Critics pointed out that the problem with Dendreon’s claim was that it came from an unplanned analysis of a 127-patient study that failed to meet its primary goal. Such “sub-analyses” aren’t generally considered to be statistically valid. One panel member, prostate- cancer researcher Maha Hussain of the University of Michigan, during the panel hearing called it “incredibly under-powered.”

After the favorable panel vote, Howard Scher, a prominent prostate- cancer researcher at Memorial Sloan Kettering Cancer Center, New York, and a panel member who voted against approval, wrote a letter to FDA officials urging rejection of the Provenge licensing application. The letter, leaked to The Cancer Letter, an influential newsletter, prompted furious protests in emails posted on blogs and Web sites.

Data and Evidence

“We want Provenge to work; that’s our raison d’etre,” Dr. Scher said in a recent interview. But “they need to complete the study.”

Yesterday following word that the FDA essentially followed his advice, Dr. Scher said, “I think that was the correct decision. At the end of the day, it’s the data and the evidence. It’s not an emotional decision.”

Paul Goldberg, editor of The Cancer Letter, said “FDA didn’t have much of a choice.” Basing decisions on reliable evidence, he added, is also “patient advocacy. This is just another form of it through science.”

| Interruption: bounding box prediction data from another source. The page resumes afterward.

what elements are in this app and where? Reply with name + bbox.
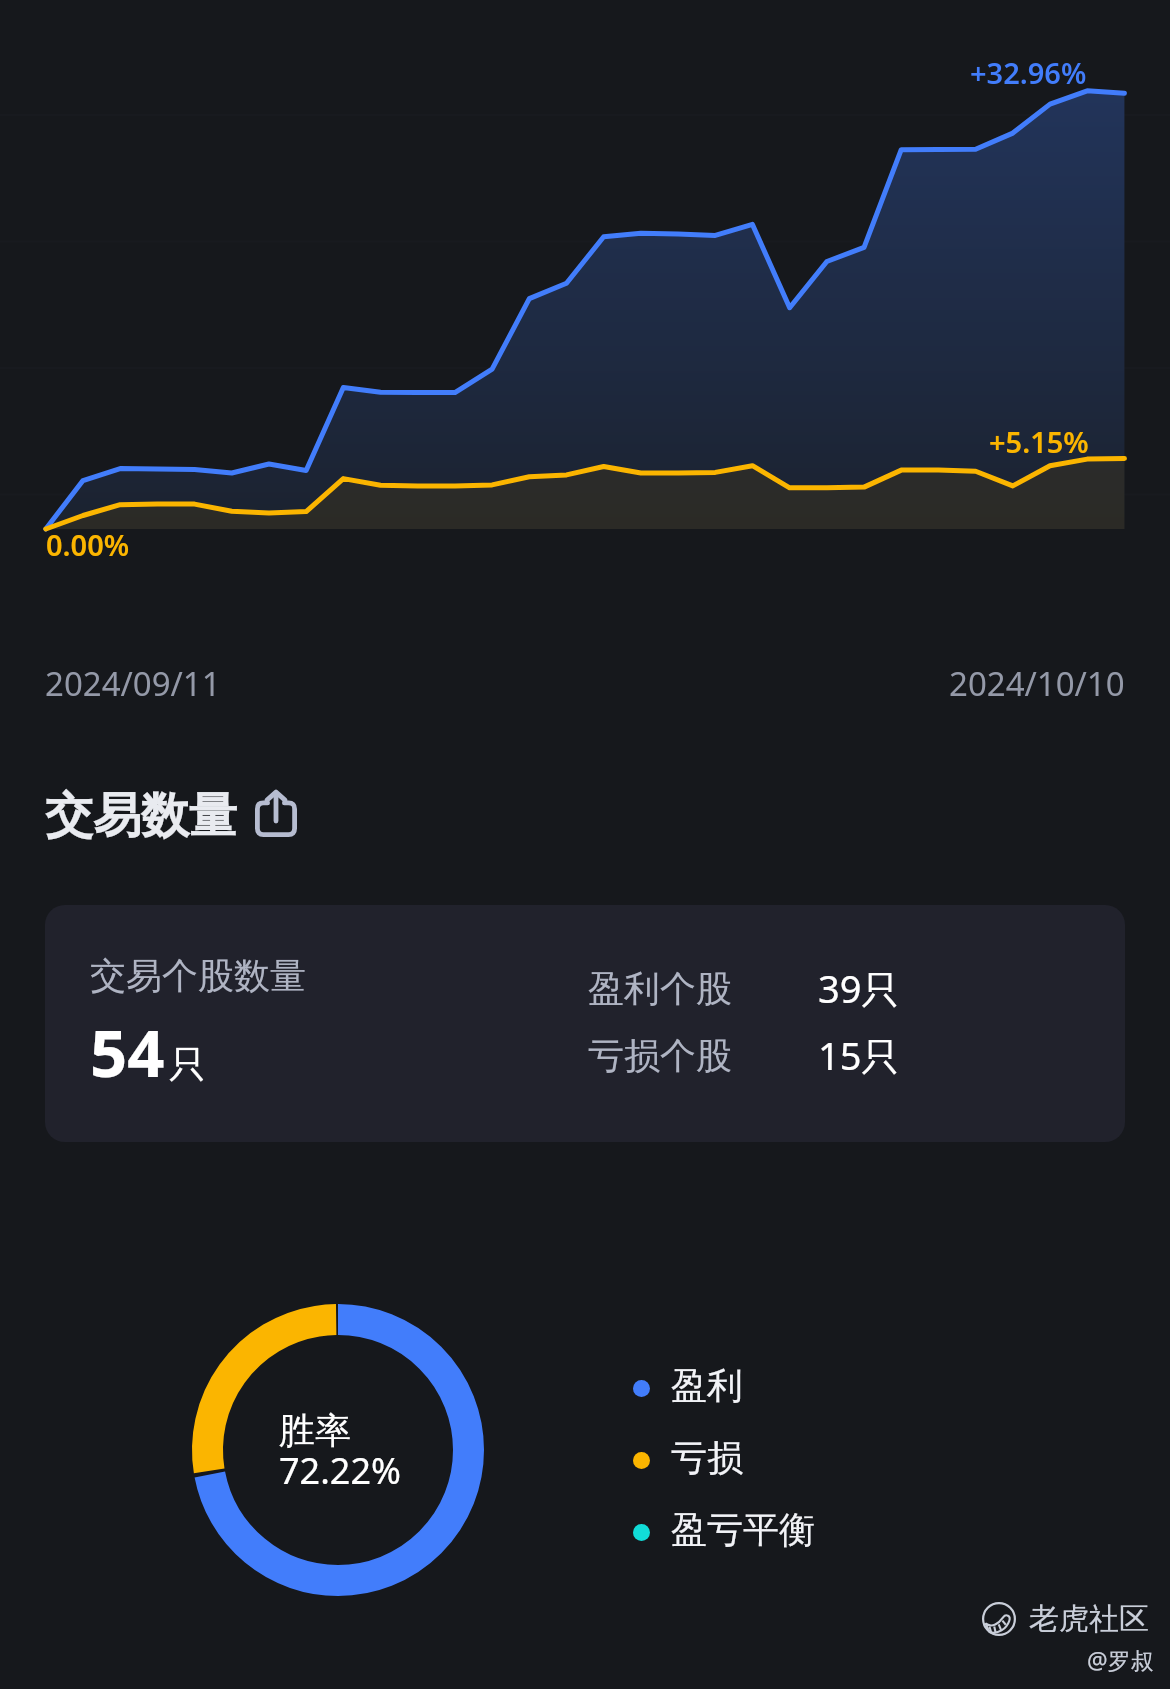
staticText: 交易数量 [45,786,237,846]
staticText: 39只 [818,962,900,1014]
button[interactable]: 交易个股数量 [45,905,1125,1142]
staticText: 72.22% [279,1446,401,1495]
staticText: 2024/10/10 [949,661,1125,706]
staticText: 亏损个股 [588,1033,818,1078]
staticText: 0.00% [46,525,130,564]
staticText: 54 [90,1008,165,1097]
button[interactable]: 亏损 [633,1424,743,1496]
staticText: @罗叔 [1087,1644,1154,1675]
staticText: +5.15% [989,422,1089,461]
button[interactable]: Share [253,789,299,837]
staticText: 盈亏平衡 [671,1507,815,1552]
staticText: 老虎社区 [1029,1600,1149,1638]
button[interactable]: 盈利 [633,1352,743,1424]
staticText: 15只 [818,1029,900,1081]
staticText: 胜率 [279,1408,351,1453]
staticText: 交易个股数量 [90,953,306,998]
staticText: 2024/09/11 [45,661,221,706]
staticText: 盈利个股 [588,966,818,1011]
staticText: 亏损 [671,1435,743,1480]
staticText: 只 [169,1041,206,1088]
button[interactable]: 盈亏平衡 [633,1496,815,1568]
staticText: +32.96% [970,53,1087,92]
staticText: 盈利 [671,1363,743,1408]
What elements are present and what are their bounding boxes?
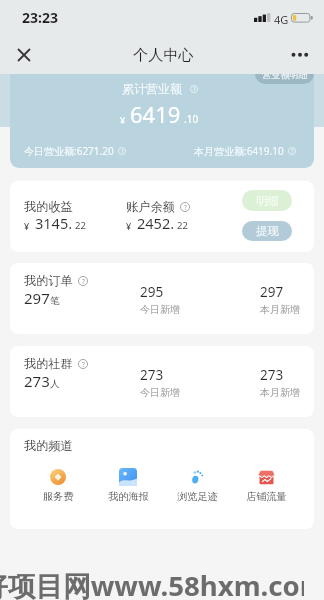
staticText: ? <box>82 360 85 369</box>
staticText: 273 <box>24 371 50 391</box>
staticText: ? <box>291 147 294 155</box>
button[interactable]: More options <box>282 36 318 72</box>
staticText: 累计营业额 <box>122 81 182 96</box>
staticText: 今日营业额:6271.20 <box>24 144 114 158</box>
staticText: 我的频道 <box>24 438 73 453</box>
staticText: 人 <box>50 378 60 390</box>
button[interactable]: 我的海报 <box>98 468 158 503</box>
staticText: .10 <box>184 112 199 126</box>
staticText: 营业额明细 <box>262 74 308 81</box>
staticText: 本月新增 <box>260 303 300 316</box>
staticText: ? <box>82 277 85 286</box>
staticText: 297 <box>24 288 50 308</box>
staticText: 6419 <box>130 99 181 129</box>
staticText: 笔 <box>50 295 60 307</box>
staticText: 我的订单 <box>24 273 73 288</box>
staticText: 4G <box>274 12 289 27</box>
button[interactable]: Close <box>6 36 42 72</box>
staticText: 服务费 <box>43 490 74 503</box>
button[interactable]: 浏览足迹 <box>167 468 227 503</box>
staticText: 账户余额 <box>126 199 175 214</box>
staticText: ? <box>193 85 196 93</box>
button[interactable]: 我的订单 <box>10 263 314 334</box>
staticText: 273 <box>140 366 164 384</box>
button[interactable]: 我的社群 <box>10 346 314 417</box>
staticText: ¥ <box>24 220 30 232</box>
button[interactable]: 营业额明细 <box>255 74 314 84</box>
staticText: 295 <box>140 283 164 301</box>
button[interactable]: 提现 <box>242 221 292 241</box>
button[interactable]: 明细 <box>242 190 292 211</box>
staticText: 23:23 <box>22 8 58 27</box>
staticText: ? <box>184 203 187 212</box>
staticText: 2452. <box>137 213 175 233</box>
staticText: 好项目网www.58hxm.com <box>0 566 304 600</box>
button[interactable]: 我的收益 <box>10 181 314 252</box>
staticText: 店铺流量 <box>246 490 287 503</box>
staticText: 3145. <box>35 213 73 233</box>
button[interactable]: 店铺流量 <box>236 468 296 503</box>
staticText: 22 <box>75 219 86 232</box>
staticText: 我的收益 <box>24 199 73 214</box>
staticText: ? <box>121 147 124 155</box>
staticText: 明细 <box>256 194 279 208</box>
staticText: 我的社群 <box>24 356 73 371</box>
button[interactable]: 我的频道 <box>10 429 314 529</box>
staticText: 297 <box>260 283 284 301</box>
staticText: 273 <box>260 366 284 384</box>
staticText: 浏览足迹 <box>177 490 218 503</box>
staticText: 本月新增 <box>260 386 300 399</box>
staticText: 今日新增 <box>140 386 180 399</box>
staticText: 提现 <box>256 224 279 238</box>
button[interactable]: 服务费 <box>28 468 88 503</box>
staticText: 我的海报 <box>108 490 149 503</box>
staticText: 本月营业额:6419.10 <box>194 144 284 158</box>
staticText: 个人中心 <box>133 45 194 64</box>
staticText: ¥ <box>126 220 132 232</box>
staticText: 今日新增 <box>140 303 180 316</box>
staticText: ¥ <box>120 114 126 126</box>
staticText: 22 <box>177 219 188 232</box>
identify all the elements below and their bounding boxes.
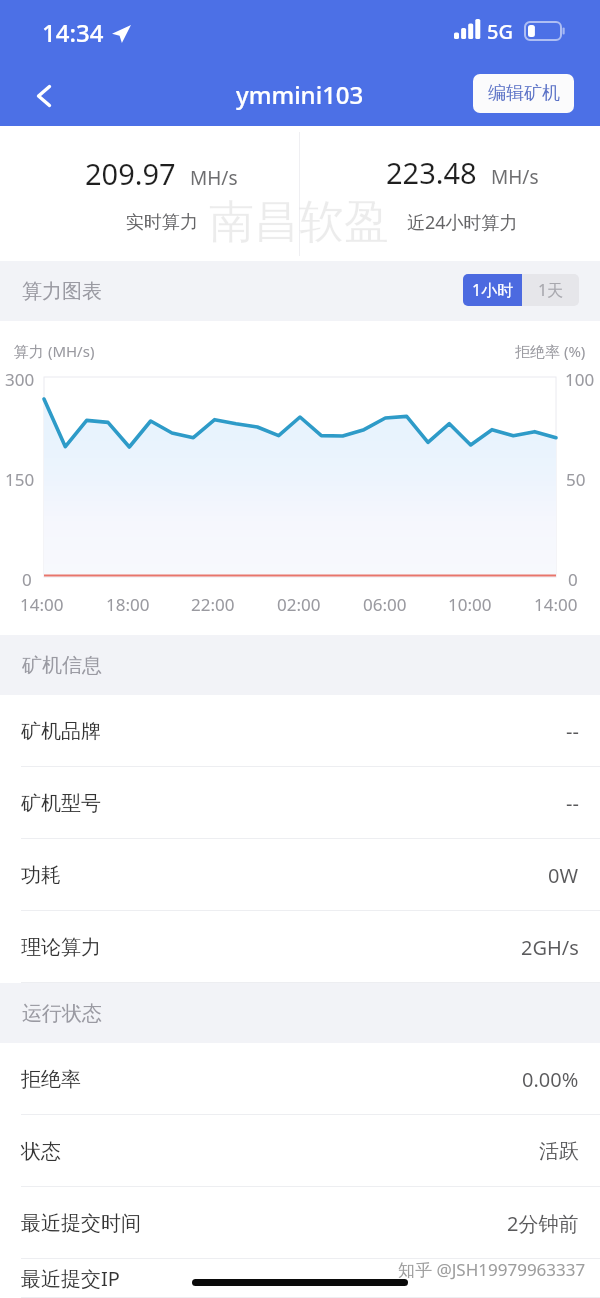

None of this assuages Mr. Fleischmann. The father of two children, ages 5 and 9, he recently experienced a return of his cancer. “I’m on seven weeks of radiation starting June 1,” Mr. Fleischmann said.

“Let’s say I get my cancer back again. Then my options are chemo or Provenge.” He added: “I don’t want to go on a study. I don’t want a placebo. I want the drug.”